Варя встретилась взглядом со свекровью. Та будто еще раз спрашивала: «Будешь любить его? Тогда не скажу…» И Варя опустила глаза.
Часа не прошло, в избе стало тесно: в поселке двадцать домов одних только Ждановых, ближней и дальней Пашкиной родни. И все, конечно, знают… Варя понимала: их бы полная воля, они бы ее вместе с Ларионом затоптали совсем, с грязью бы сровняли. А сейчас пришли и пока молчат, даже улыбаются ей, хвалят ее перед мужем, какая она золотая работница.
— Пора ей черноту-то отмывать! — самодовольно сказал Пашка. — У нее теперь муж дома. Хватит, поигралась в эти железки.
Родня разглядывала богатые Пашкины трофеи, пробовали примерить и на себя кое-что. Свекровь топила печь, пекла на скорую руку пресные лепешки. Пашка ножиком резал консервные банки, выковыривал из них розовую колбасу. Потихоньку сказал Варе:
— Вот чужееды! Пока не ополовинят, не уйдут. А нам сейчас эти гости — как в голову дырка!

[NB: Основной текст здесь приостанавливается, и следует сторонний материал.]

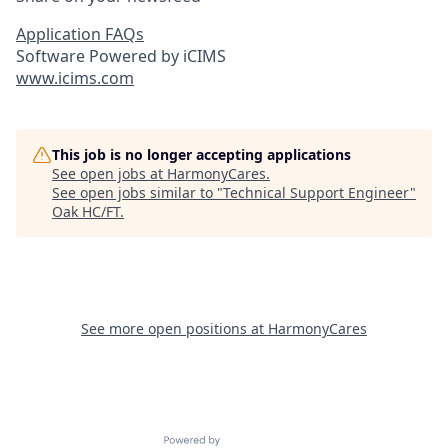
Application FAQs
Software Powered by iCIMS
www.icims.com
This job is no longer accepting applications
See open jobs at
HarmonyCares
.
See open jobs similar to "
Technical Support Engineer
"
Oak HC/FT
.
See more open positions at
HarmonyCares
Powered by Getro.com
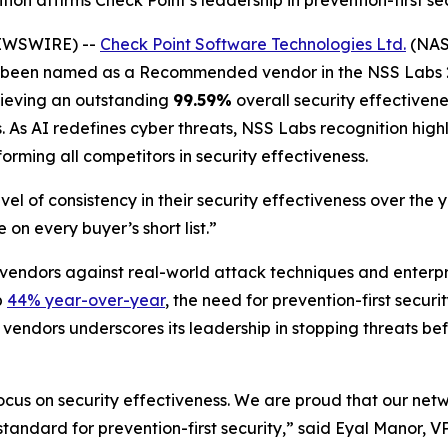
ion affirms Check Point’s leadership in prevention-first s
NEWSWIRE) --
Check Point Software Technologies Ltd.
(NASD
as been named as a Recommended vendor in the NSS Labs 2
chieving an outstanding
99.59%
overall security effectivene
As AI redefines cyber threats, NSS Labs recognition highli
forming all competitors in security effectiveness.
el of consistency in their security effectiveness over the
 on every buyer’s short list.”
 vendors against real-world attack techniques and enterp
p
44% year-over-year
, the need for prevention-first secur
 vendors underscores its leadership in stopping threats be
focus on security effectiveness. We are proud that our net
he standard for prevention-first security,” said Eyal Manor,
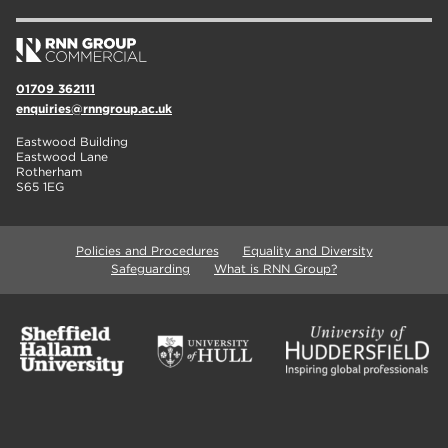
01709 362111
enquiries@rnngroup.ac.uk
Eastwood Building
Eastwood Lane
Rotherham
S65 1EG
Policies and Procedures
Equality and Diversity
Safeguarding
What is RNN Group?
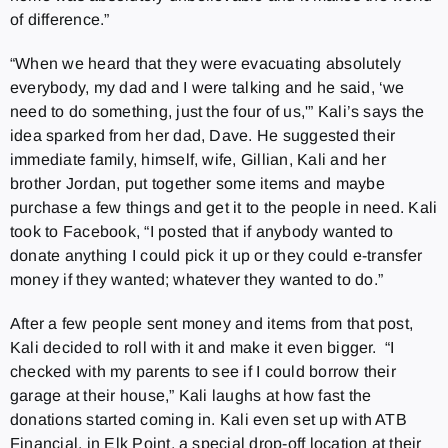
of difference.”
“When we heard that they were evacuating absolutely
everybody, my dad and I were talking and he said, ‘we
need to do something, just the four of us,'” Kali’s says the
idea sparked from her dad, Dave. He suggested their
immediate family, himself, wife, Gillian, Kali and her
brother Jordan, put together some items and maybe
purchase a few things and get it to the people in need. Kali
took to Facebook, “I posted that if anybody wanted to
donate anything I could pick it up or they could e-transfer
money if they wanted; whatever they wanted to do.”
After a few people sent money and items from that post,
Kali decided to roll with it and make it even bigger. “I
checked with my parents to see if I could borrow their
garage at their house,” Kali laughs at how fast the
donations started coming in. Kali even set up with ATB
Financial, in Elk Point, a special drop-off location at their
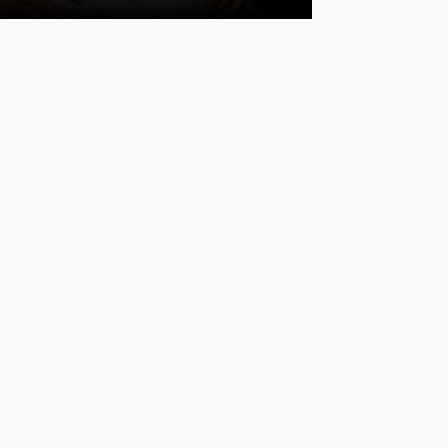
or December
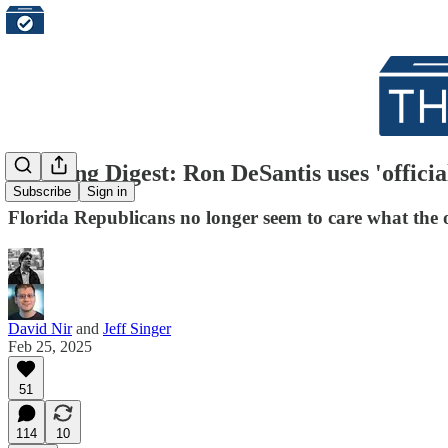
Morning Digest: Ron DeSantis uses 'official
Subscribe
Sign in
Florida Republicans no longer seem to care what the
David Nir
and
Jeff Singer
Feb 25, 2025
51
114
10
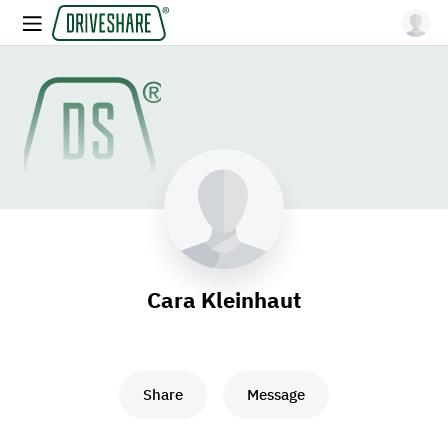
Cara Kleinhaut
Share
Message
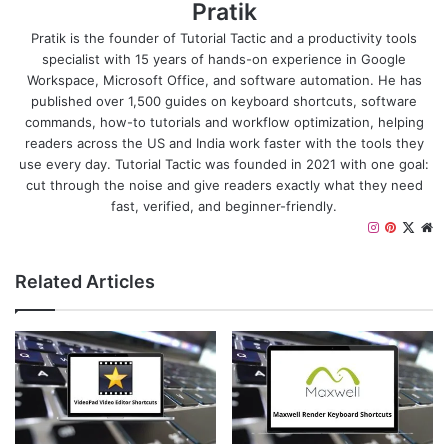
Pratik
Pratik is the founder of Tutorial Tactic and a productivity tools
specialist with 15 years of hands-on experience in Google
Workspace, Microsoft Office, and software automation. He has
published over 1,500 guides on keyboard shortcuts, software
commands, how-to tutorials and workflow optimization, helping
readers across the US and India work faster with the tools they
use every day. Tutorial Tactic was founded in 2021 with one goal:
cut through the noise and give readers exactly what they need
fast, verified, and beginner-friendly.
I
P
X
W
n
i
e
s
n
b
Related Articles
t
t
s
a
e
i
g
r
t
r
e
e
a
s
m
t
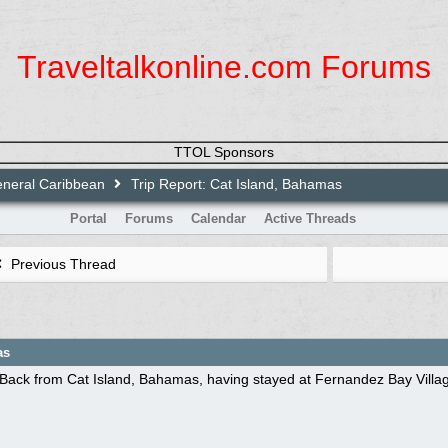
Traveltalkonline.com Forums
TTOL Sponsors
neral Caribbean
Trip Report: Cat Island, Bahamas
Portal
Forums
Calendar
Active Threads
Previous Thread
as
Back from Cat Island, Bahamas, having stayed at Fernandez Bay Village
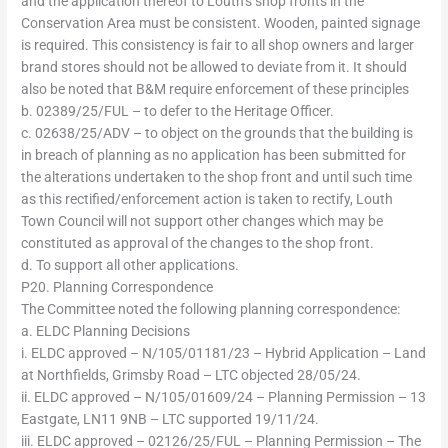
and the application thereof to Louth’s shop fronts in the
Conservation Area must be consistent. Wooden, painted signage
is required. This consistency is fair to all shop owners and larger
brand stores should not be allowed to deviate from it. It should
also be noted that B&M require enforcement of these principles
b. 02389/25/FUL – to defer to the Heritage Officer.
c. 02638/25/ADV – to object on the grounds that the building is
in breach of planning as no application has been submitted for
the alterations undertaken to the shop front and until such time
as this rectified/enforcement action is taken to rectify, Louth
Town Council will not support other changes which may be
constituted as approval of the changes to the shop front.
d. To support all other applications.
P20. Planning Correspondence
The Committee noted the following planning correspondence:
a. ELDC Planning Decisions
i. ELDC approved – N/105/01181/23 – Hybrid Application – Land
at Northfields, Grimsby Road – LTC objected 28/05/24.
ii. ELDC approved – N/105/01609/24 – Planning Permission – 13
Eastgate, LN11 9NB – LTC supported 19/11/24.
iii. ELDC approved – 02126/25/FUL – Planning Permission – The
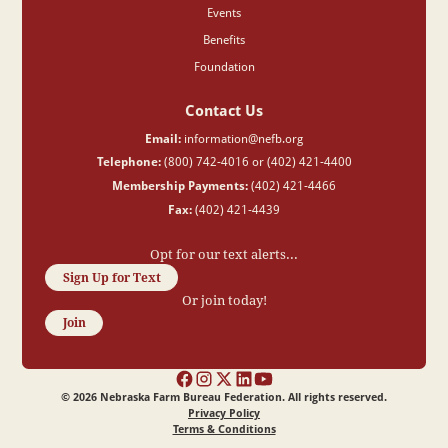
Events
Benefits
Foundation
Contact Us
Email:
information@nefb.org
Telephone:
(800) 742-4016 or (402) 421-4400
Membership Payments:
(402) 421-4466
Fax:
(402) 421-4439
Opt for our text alerts...
Sign Up for Text
Or join today!
Join
©
2026
Nebraska Farm Bureau Federation. All rights reserved.
Privacy Policy
Terms & Conditions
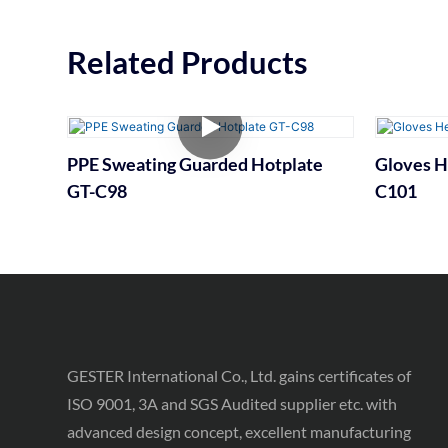
Related Products
PPE Sweating Guarded Hotplate
Gloves H
GT-C98
C101
GESTER International Co., Ltd. gains certificates of
ISO 9001, 3A and SGS Audited supplier etc. with
advanced design concept, excellent manufacturing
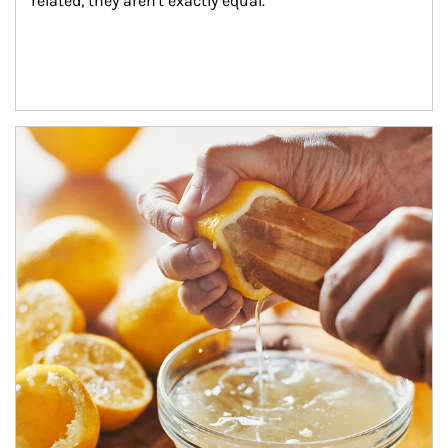
related, they aren't exactly equal.
How investors can tap their portfolios in tax-savvy ways.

Родня пила, а сам Пашка к вину не притронулся: этот вечер он хотел сберечь для жены. Он уже досадовал, выходил курить в сени и манил за собой Варю.
Но она не шла, прятала лицо и все что-то хлопотала, хлопотала…
— Поди к нему, Варварушка! — В первый раз за шесть лет так назвала ее свекровь. — Я тут подам, приму. Одного-то не пущай ни с кем, а то ну-ка брякнут…
Получилось то, чего опасалась старуха. За окнами уже было совсем сине и шумно от ветра, как перед грозой. Пашка вернулся в избу из сеней, где туманом стоял табачный дым. В это же время кто-то, звучно стуча каблуками, сбежал с крыльца, и со двора донеслись чьи-то отрывистые слова:
— Уж молчала бы до поры!..
— Пошто это молчать-то? — ответил злой женский голос. — Пусть от своих знает, чем завтра чужие на смех подымут!..
Пашка с меловым лицом, пряча от всех глаза, прошел вперед и стал рыться в чемодане. Достал еще пол-литра и в первый раз налил себе. Варя из темного угла смотрела, как прошла судорога по его горлу, когда он опрокинул стакан.
После шумного разговора в избе стало очень тихо и страшно. В этой застольной тишине Пашка неожиданно произнес, криво и странно улыбаясь:
— Вот, значит, родичи дорогие… Чего я, значит, вам скажу. Женщин мы по Европе поглядели… И лучше полячек, чуете, нету. После их на своих-то, пожалуй, и глядеть не захошь…
Вдруг плохая улыбка сползла с Пашкиного лица, и он со страшной злобой бросил:
— Ну, хватит, посидели! Идите все отсюдова тотчас!
Гости, оробев, переглянулись. Загремели отодвинутые стулья, упала скамья. Старуха в смятении засуетилась.
— Уж извините, гостечки дорогие!.. Устал, выпил… И завтра будет день, милости просим.
Пашка сидел на постели, прикрыв ладонью глаза. Он не замечал, что его подкованный железом сапог дерет и топчет белое кружево подзора у кровати.
— Вот люди!.. — сказал он наконец глухо и горько. — Когда нажрались, тогда и высказали…
Он потряс опущенной головой, все еще не отнимая ладони от глаз. Потом поднял голову и посмотрел на Варю.
— Что это шумит? — спросил он, прислушиваясь.